Hartley-Brown: I agree with you both, and that’s why I say we still have a lot to learn with these therapies. There is clearly a discrepancy when it comes to the availability of many of these therapies to marginalized populations and patients who live very far away from tertiary care centers.
So how do we reach those patients? How do we allow them access to these therapies? That’s one thing. But also how do we allow for proper management of these therapies and mitigating the side effects of these therapies in those types of settings? Especially recognizing that literally the location that these patients may be able to access, may not have the institutional resources to provide optimal supportive care. And so that’s definitely something I think strongly about when it comes to our patients and how best we can allow for equitable care across all of our patients.

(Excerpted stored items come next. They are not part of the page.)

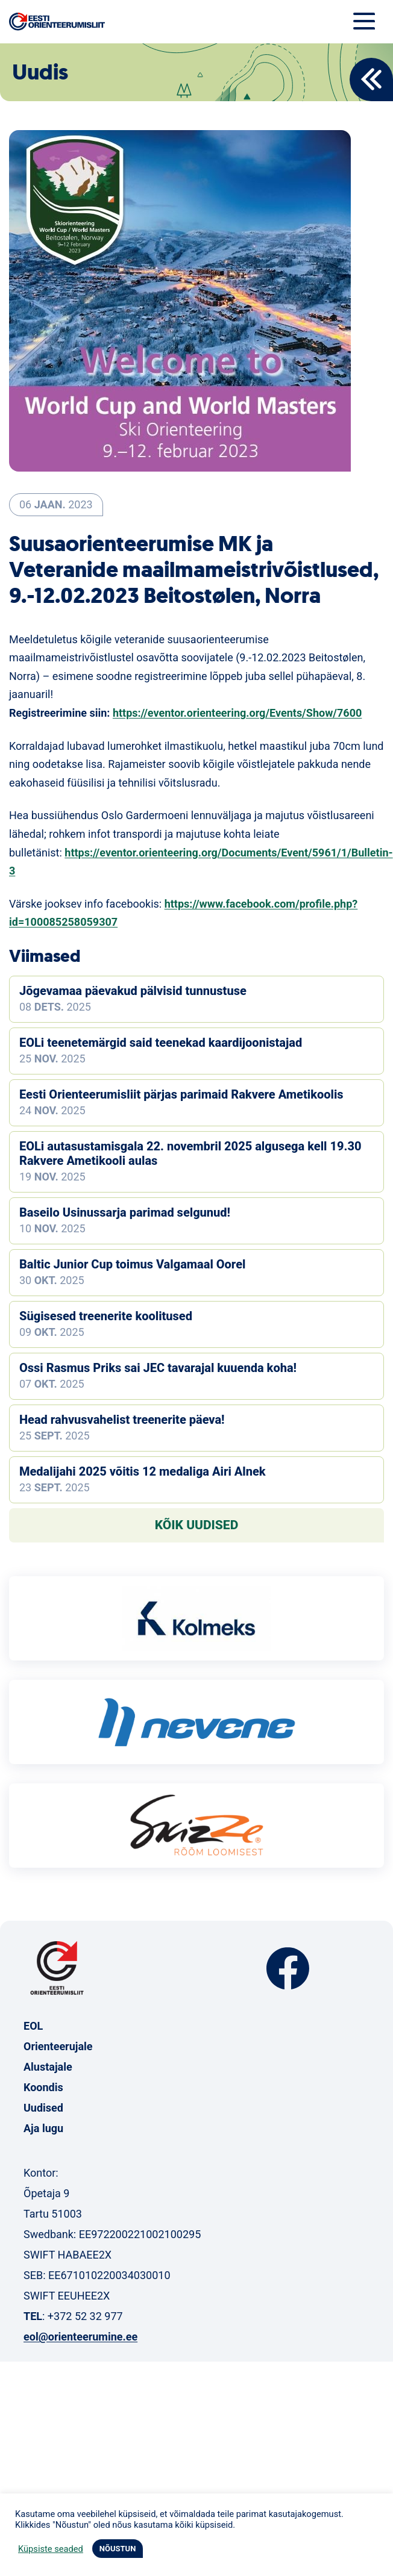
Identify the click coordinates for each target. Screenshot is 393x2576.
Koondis (43, 2087)
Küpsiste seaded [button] (50, 2548)
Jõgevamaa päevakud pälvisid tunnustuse (133, 991)
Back (371, 79)
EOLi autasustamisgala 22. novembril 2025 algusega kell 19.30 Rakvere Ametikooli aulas (190, 1153)
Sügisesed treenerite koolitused (105, 1316)
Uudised (43, 2107)
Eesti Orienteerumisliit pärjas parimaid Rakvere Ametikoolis (181, 1094)
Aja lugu (43, 2128)
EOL (33, 2025)
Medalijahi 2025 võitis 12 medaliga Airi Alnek (142, 1471)
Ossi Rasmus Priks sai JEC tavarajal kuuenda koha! (158, 1368)
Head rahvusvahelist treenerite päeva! (122, 1419)
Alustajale (48, 2066)
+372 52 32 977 (85, 2316)
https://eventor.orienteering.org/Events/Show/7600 (237, 712)
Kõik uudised (197, 1525)
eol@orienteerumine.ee (80, 2336)
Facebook (287, 1968)
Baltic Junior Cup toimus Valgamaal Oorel (132, 1264)
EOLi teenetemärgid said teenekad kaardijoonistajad (160, 1042)
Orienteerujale (58, 2046)
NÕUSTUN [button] (117, 2548)
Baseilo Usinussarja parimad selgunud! (124, 1212)
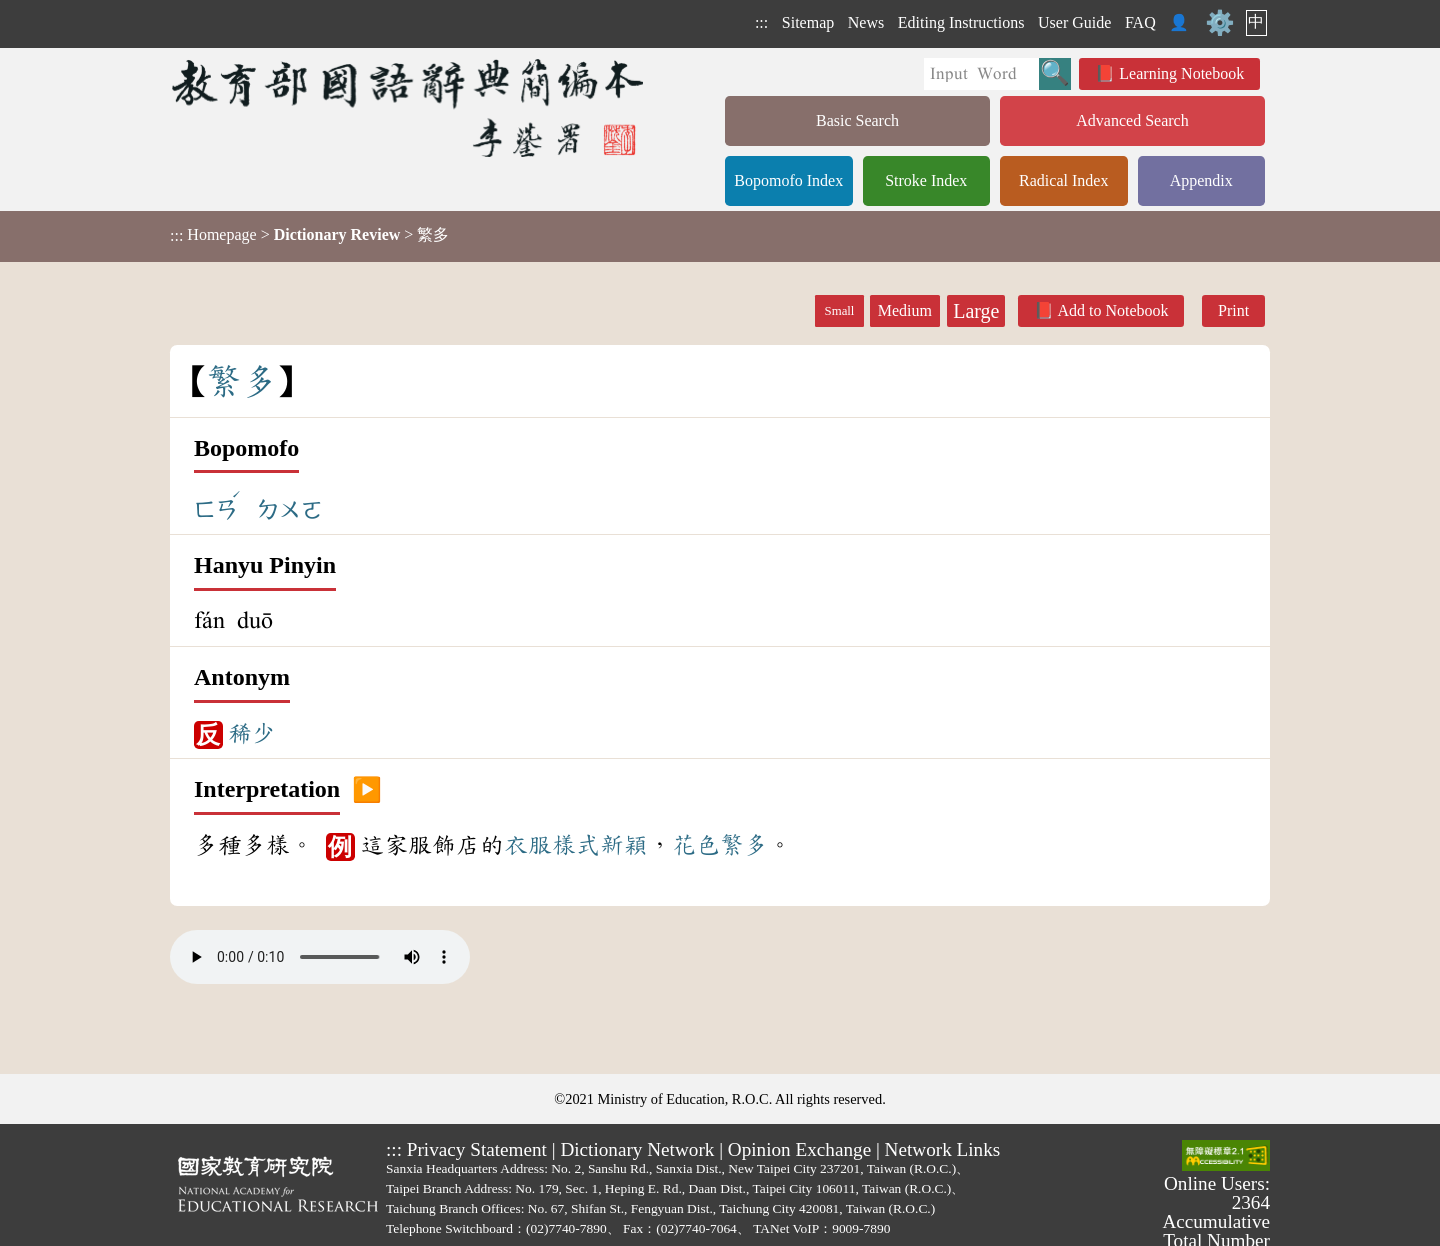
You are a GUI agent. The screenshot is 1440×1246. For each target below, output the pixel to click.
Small (840, 311)
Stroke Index (926, 180)
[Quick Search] (981, 74)
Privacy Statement (477, 1149)
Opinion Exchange (799, 1149)
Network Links (943, 1149)
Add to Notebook (1112, 310)
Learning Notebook (1181, 73)
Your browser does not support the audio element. (320, 957)
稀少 (252, 733)
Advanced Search (1132, 120)
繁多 (744, 845)
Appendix (1201, 180)
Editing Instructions (961, 22)
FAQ (1140, 22)
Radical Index (1063, 180)
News (866, 22)
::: (761, 22)
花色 (696, 845)
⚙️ (1220, 23)
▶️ (367, 790)
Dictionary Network (637, 1149)
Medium (905, 310)
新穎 (624, 845)
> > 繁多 (309, 235)
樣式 (576, 845)
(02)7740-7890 (566, 1228)
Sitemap (808, 22)
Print (1233, 310)
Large (976, 311)
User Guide (1074, 22)
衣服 (528, 845)
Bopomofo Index (788, 180)
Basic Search (857, 120)
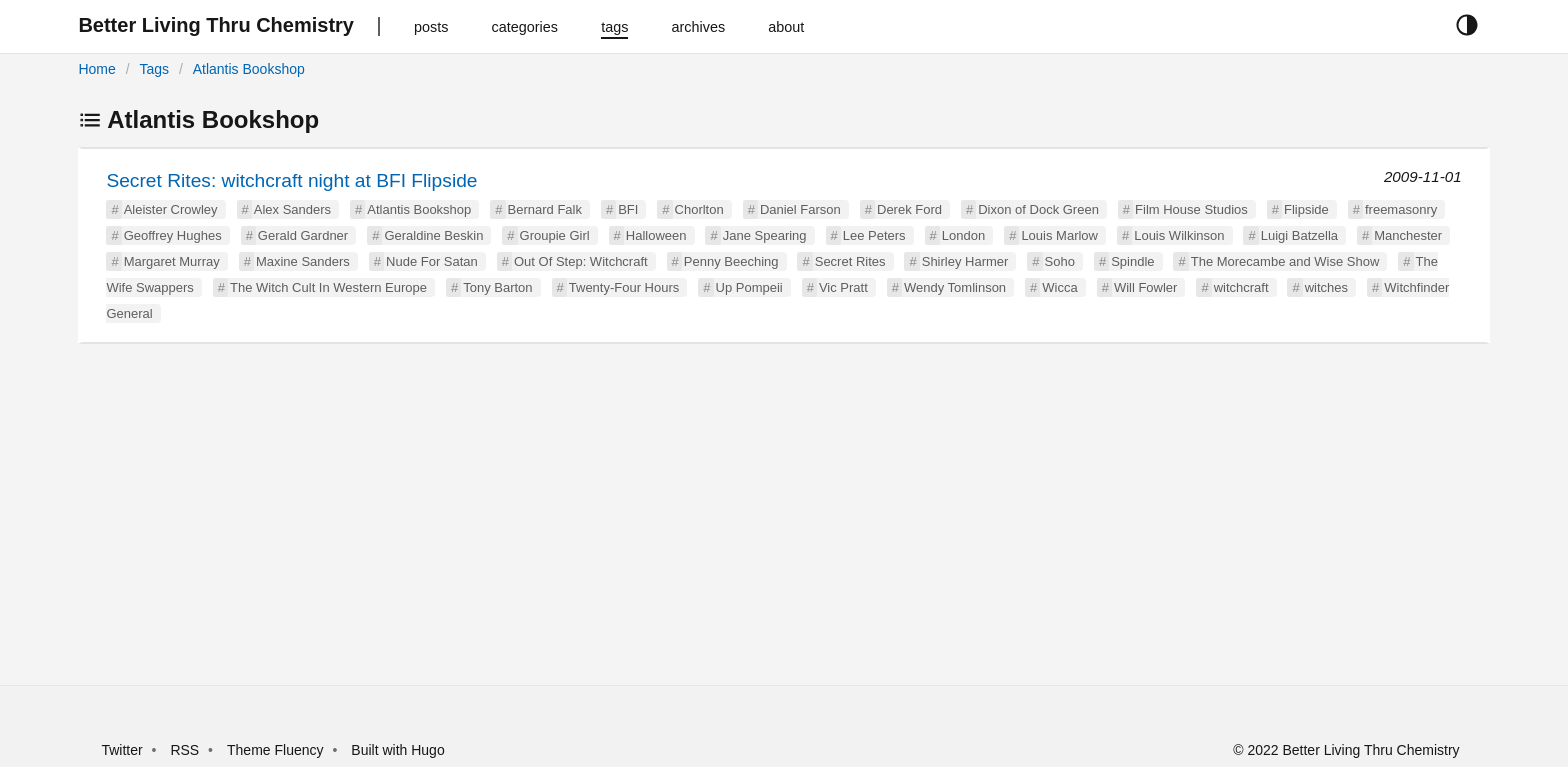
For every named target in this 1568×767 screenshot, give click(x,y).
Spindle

Holstein: Thank you. Well again, I think we’re all going to be waiting — for either the end of this year, beginning of next year — to hear what the FDA is going to do, both with respect to using ide-cel [idecabtagene vicleucel (Abecma)] in earlier lines of therapy from the KarMMa-3 trial, as well as cilta-cel from this CARTITUDE-4 study. And there are really significant differences in the patient populations between KarMMa-3 and CARTITUDE-4. And we could probably spend a half-hour just talking on that topic, but we don’t have time today, but I think it is going to make our discussions of which product and which patient population to use even more difficult moving forward.